One report from a 2016 Super Summer session details the salvation of Kaylin, a student who largely had been absent from church during the preceding semester. Although Kaylin’s youth pastor initially was reluctant to let her attend the training camp, since it is designed for student leaders, a last-minute dropout left an open spot, and he sensed perhaps God wanted her to be there.
A few days into the camp, Kaylin informed the youth pastor she wanted to be baptized. After further counsel, however, she determined she never actually made a profession of faith in Christ. One of the Super Summer workers proceeded to walk her through the gospel, and Kaylin realized she both needed and wanted to make Jesus the Lord of her life.
When Kaylin told her youth pastor about her new birth in Christ, he was overjoyed. He exclaimed, “You weren’t even going to come!” He later wrote in his report of the experience, “It was then that I realized that God gave me an incredible opportunity to celebrate the ‘coming to life’ of one of my students; a student who wasn’t even planning to go, but God’s faithfulness to pursue her and transform her heart won out!”

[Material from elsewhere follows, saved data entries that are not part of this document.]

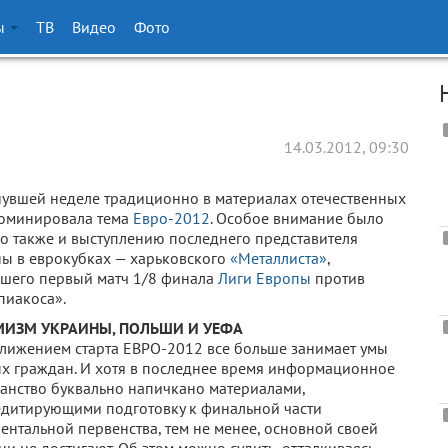
ы
ТВ
Видео
Фото
14.03.2012, 09:30
увшей неделе традиционно в материалах отечественных
оминировала тема
Евро-2012
. Особое внимание было
о также и выступлению последнего представителя
ы в еврокубках — харьковского
«Металлиста»
,
шего первый матч 1/8 финала
Лиги Европы
против
пиакоса».
ИЗМ УКРАИНЫ, ПОЛЬШИ И УЕФА
лижением старта ЕВРО-2012 все больше занимает умы
х граждан. И хотя в последнее время информационное
анство буквально напичкано материалами,
дитирующими подготовку к финальной части
ентальной первенства, тем не менее, основной своей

Flowers receives numerous similar testimonies, and he continues to be amazed to see how God uses the ministries he oversees to impact the world.
Although he previously struggled with relating to God, he now sees God clearly at work all around him, enticing him to know him better. Drawing nearer to God through obedience to his call, Flowers falls more in love with God each day, and that drives him to encourage others to do the same.
This story originally was published in Southwestern News, a quarterly publication of Southwestern Baptist Theological Seminary.